Mi pare che l’insistenza sulla necessità di individuare delle ulteriori sedi di fissazione del potere all’interno della Chiesa si combini male con una sua immagine, già vetusta, di società a cui non manca niente, cioè perfetta. Tale visione è di per sé mummificante e va assai bene con le esagerazioni in senso temporale che altri due articoli in questo numero evidenziano nell’attualità dei tentativi politicamente sovranisti di un nuovo integralismo cattolico che sembra voler gareggiare con l’indecorosa benedizione dogmaticamente fornita dalla gerarchia dell’ortodossia russa all’unilaterale e autocratica aggressione del potere civile, che è ancora detenuto dalla persona di Putin, all’Ucraina ormai più di tre anni fa.

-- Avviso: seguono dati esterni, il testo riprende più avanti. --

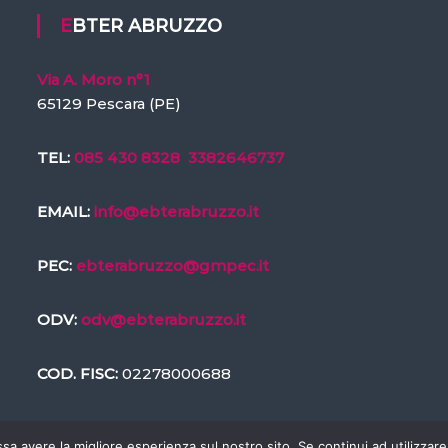
EBTER ABRUZZO
Via A. Moro n°1
65129 Pescara (PE)
TEL:
085 430 8328
3382646737
EMAIL:
info@ebterabruzzo.it
PEC:
ebterabruzzo@gmpec.it
ODV:
odv@ebterabruzzo.it
COD. FISC:
02278000688
ssa avere la migliore esperienza sul nostro sito. Se continui ad utilizzar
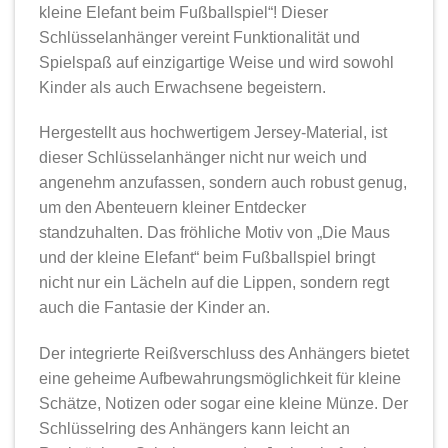
kleine Elefant beim Fußballspiel“! Dieser
Schlüsselanhänger vereint Funktionalität und
Spielspaß auf einzigartige Weise und wird sowohl
Kinder als auch Erwachsene begeistern.
Hergestellt aus hochwertigem Jersey-Material, ist
dieser Schlüsselanhänger nicht nur weich und
angenehm anzufassen, sondern auch robust genug,
um den Abenteuern kleiner Entdecker
standzuhalten. Das fröhliche Motiv von „Die Maus
und der kleine Elefant“ beim Fußballspiel bringt
nicht nur ein Lächeln auf die Lippen, sondern regt
auch die Fantasie der Kinder an.
Der integrierte Reißverschluss des Anhängers bietet
eine geheime Aufbewahrungsmöglichkeit für kleine
Schätze, Notizen oder sogar eine kleine Münze. Der
Schlüsselring des Anhängers kann leicht an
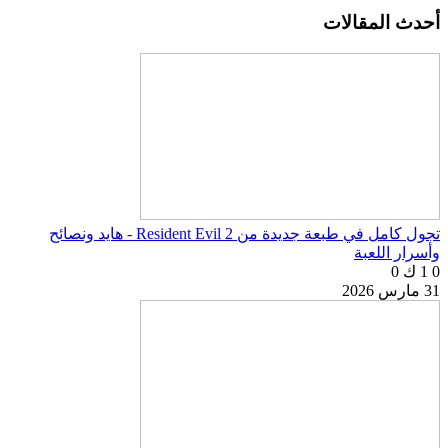
أحدث المقالات
تجول كامل في طبعة جديدة من Resident Evil 2 - هايد ونصائح
وأسرار اللعبة
0
1 ك
0
31 مارس 2026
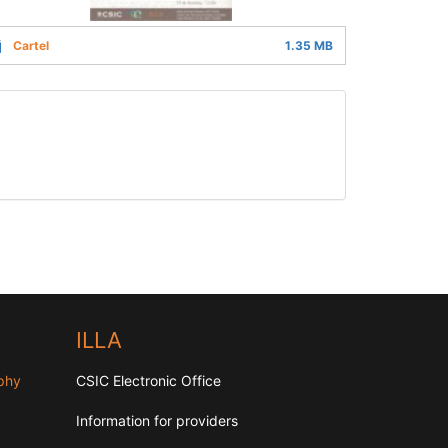
Cartel
1.35 MB
ILLA
aphy
CSIC Electronic Office
Information for providers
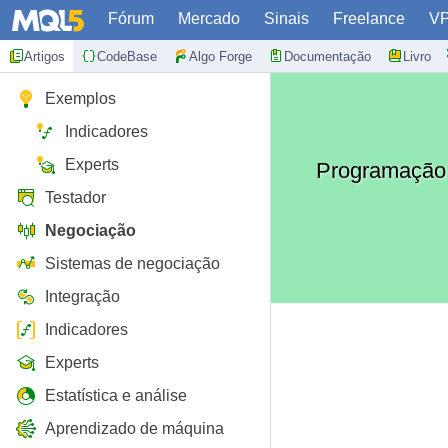
Fórum
Mercado
Sinais
Freelance
V
Artigos
CodeBase
Algo Forge
Documentação
Livro
Exemplos
Indicadores
Experts
Programação 
Testador
Negociação
Sistemas de negociação
Integração
Indicadores
Experts
Estatística e análise
Aprendizado de máquina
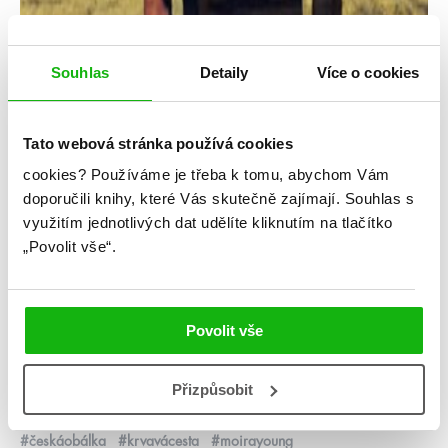
Souhlas
Detaily
Více o cookies
Tato webová stránka používá cookies
cookies?
Používáme je třeba k tomu, abychom Vám
doporučili knihy, které Vás skutečně zajímají.
Souhlas s
využitím jednotlivých dat udělíte kliknutím na tlačítko
Moira Young
„Povolit vše“.
Pustina
Kategorie: young adult
Povolit vše
Žánr: Dystopie
Přizpůsobit
Série: Krvavá cesta
#českáobálka
#krvavácesta
#moirayoung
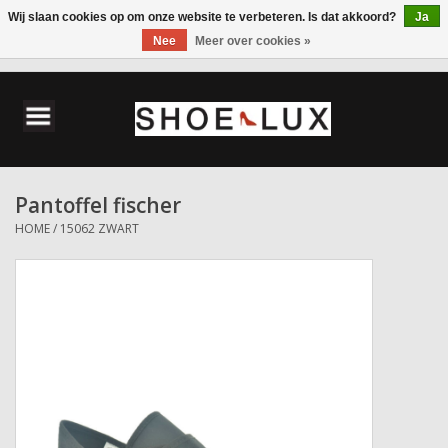
Wij slaan cookies op om onze website te verbeteren. Is dat akkoord?
Ja
Nee
Meer over cookies »
0 Artikelen - €0,00
Home
Damesschoenen
Pantoffel fischer
Herenschoenen
HOME
/
15062 ZWART
Accessoires
Wandelschoenen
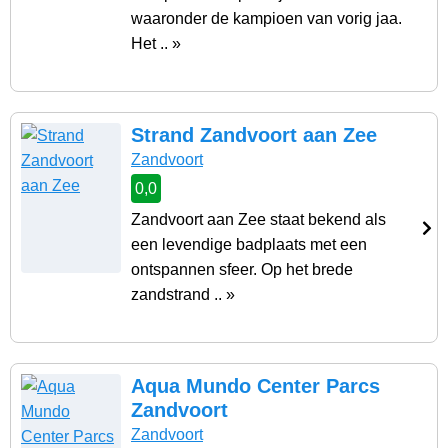
waaronder de kampioen van vorig jaa.
Het .. »
Strand Zandvoort aan Zee
Zandvoort
0,0
Zandvoort aan Zee staat bekend als
een levendige badplaats met een
ontspannen sfeer. Op het brede
zandstrand .. »
Aqua Mundo Center Parcs
Zandvoort
Zandvoort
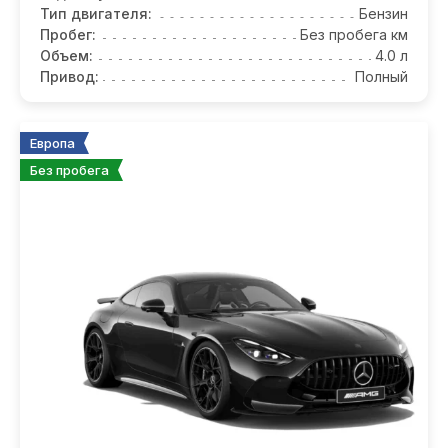
Тип двигателя:
Бензин
Пробег:
Без пробега км
Объем:
4.0 л
Привод:
Полный
Европа
Без пробега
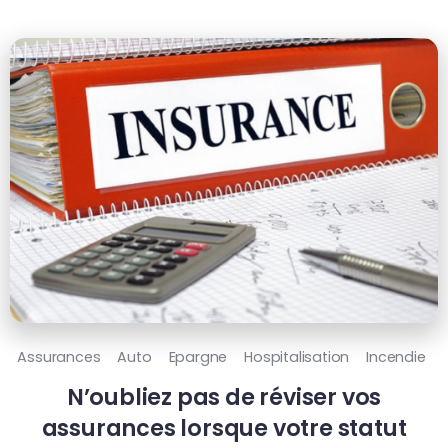
Assurances
Auto
Epargne
Hospitalisation
Incendie
N’oubliez pas de réviser vos
assurances lorsque votre statut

Non me ne voglia Massimo, ma in effetti i suoi ultimi articoli hanno l’imprinting della “preoccupazione”. In primo luogo quella di ribadire una sorta di zoccolo duro della tradizione, non soggetta a cambiamenti culturali. In secondo luogo, quella di sottolineare la figura del ministero ordinato come fonte ultima e totalizzante della fede della Chiesa. Bene ha fatto Marcello a ricordare che autorità e potere non coincidono. L’autorità, intesa come ciò che autorizza e (conseguentemente) come ciò che è accolto in quanto credibile (autorità epistemica), travalica il potere (autorità giuridica) quale capacità di disporre di mezzi coercitivi. Usando la metafora del fiume e degli argini di Massimo, Marcello dice che oggi l’esercizio del potere (gli argini) rischia di esercitarsi in un vuoto (un fiume a secco), dato che i credenti (acqua) hanno preso altre strade. Io dico che il potere può ancora trovare rivoli d’acqua. Fuori di metafora, vi sono ancora credenti che riconoscono figure di potere. Occorre però interrogarsi sulle motivazioni di questo riconoscimento. Il rischio infatti è che, nel nostro mondo dei consumi, vi sia anche un numero considerevole di consumatori religiosi. Costoro, avvicinandosi al mondo della fede non per praticare un’esperienza comunitaria (e dunque poco propensi a interrogarsi sul senso della fede qui e ora) ma per motivi di benessere e rassicurazione (intimismo e immediatezza), non hanno bisogno di figure autorevoli ma di funzionari del sacro e amministratori (potere). A chi consuma, non interessa il funzionamento del meccanismo… ma che il prodotto venga erogato.